Time Management – Falling down and making mistakes is what helps us to grow
Falling down and making mistakes is what helps us to grow
I remember, as a young man, my father used to offer me advice and direction. As great as his intentions were, I never realised that he was speaking from a standpoint of experience and wisdom and that he only wanted to help me avoid, making the same mistakes that he had made. On many occasions, I ignored my father’s advice and encountered numerous challenges and obstacles, which I could have avoided, had I had the foresight to realise that my father’s experience gave him an advantage and a far greater opportunity to be correct.
I have now become my father, I see the silly mistakes my son is making and as hard as I try, he chooses to ignore my advice. Is this because we must bang our own heads, to learn the lessons that life has to offer? We can tell our children a thousand times not to touch a hot stove, in reality the only way they are going to learn a meaningful life lesson, is to actually touch the stove and burn their hand.
I have now resigned myself to be a guide and someone that is always there to pick up the pieces every time my son bumps his head. Each generation must experience things in their own way and learn their own lessons, for it is the lessons and challenges we face in life that shape our character and create our pool of experience. No matter how well you try to explain something to someone, or how many times you warn them not to do something. Most people don’t learn the life lesson they need, until they are knocked flat onto their back.
This is most certainly not the smartest approach to life, but as time passes I am beginning to realise that this is a very necessary part of growing and becoming more. People are supposed to fall, to encounter challenges and to learn the lessons these bring. These challenges, obstacles and road blocks are very often the catalyst that unlocks hidden potential, uncovers opportunity or makes us think about the choices we are making.
No wisdom, no matter how insipidly simple or obvious, will be any value, until you have actually experienced the poignancy of each piece of advice personally or until you have experienced the pain or pleasure associated with the learning the advice brings. Wisdom is great as a general guide, but until you have lived and experienced things yourself, there will be little or no real learning.

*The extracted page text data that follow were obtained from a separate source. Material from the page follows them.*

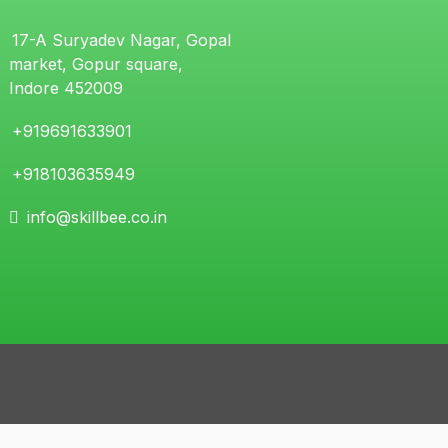
17-A Suryadev Nagar, Gopal
market, Gopur square,
Indore 452009
+919691633901
+918103635949
info@skillbee.co.in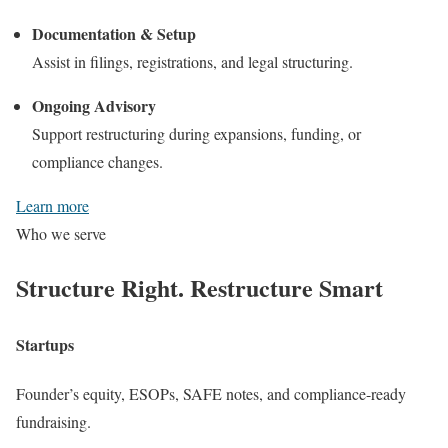
Documentation & Setup
Assist in filings, registrations, and legal structuring.
Ongoing Advisory
Support restructuring during expansions, funding, or
compliance changes.
Learn more
Who we serve
Structure Right.
Restructure Smart
Startups
Founder’s equity, ESOPs, SAFE notes, and compliance-ready
fundraising.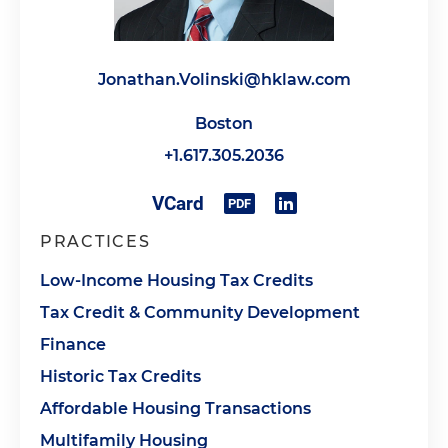
Jonathan.Volinski@hklaw.com
Boston
+1.617.305.2036
PRACTICES
Low-Income Housing Tax Credits
Tax Credit & Community Development
Finance
Historic Tax Credits
Affordable Housing Transactions
Multifamily Housing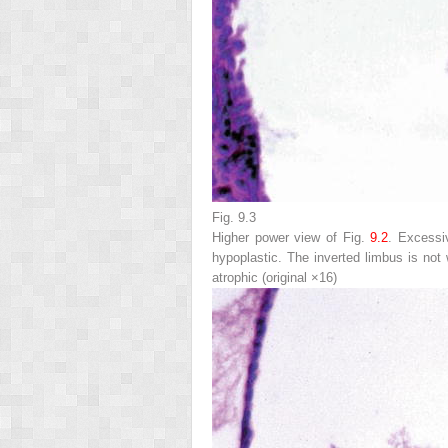
Fig. 9.3
Higher power view of Fig.
9.2
. Excessiv
hypoplastic. The inverted limbus is not
atrophic (original ×16)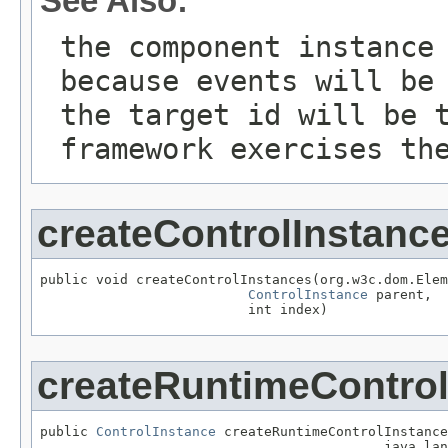
See Also:
the component instance
because events will be
the target id will be 
framework exercises th
createControlInstanc
public void createControlInstances(org.w3c.dom.Elem
ControlInstance
 parent,

                          int index)
createRuntimeControl
public 
ControlInstance
 createRuntimeControlInstance
                                           java.lan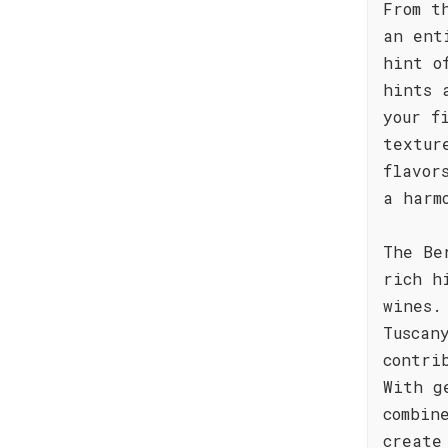
From t
an ent
hint o
hints 
your f
textur
flavor
a harm
The Be
rich h
wines.
Tuscan
contri
With g
combin
create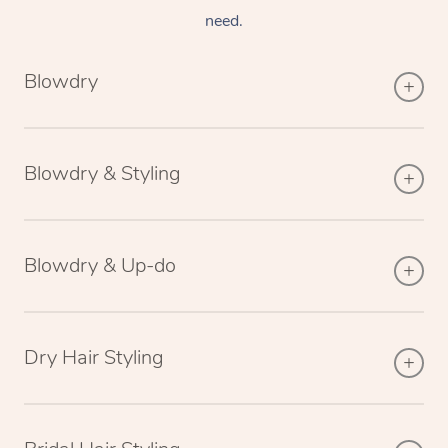
need.
Blowdry
Blowdry & Styling
Blowdry & Up-do
Dry Hair Styling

After reading this article I hope that you will start to see the value of all the wisdom, your mentors, parents and coaches are offering you. It is far easier to listen and learn the lessons they offer and avoid the pain associated with repeating the mistakes they have made. Blindly following someone else’s advice is also not going to give you the benefit of personally experiencing things in your own unique way, learning different lessons, growing and becoming the best possible version of yourself. I leave you with this little bit of wisdom, listen to all the feedback you receive, learn what you can, but always have the courage to take some risks and ensure that you have the support to make your own mistakes.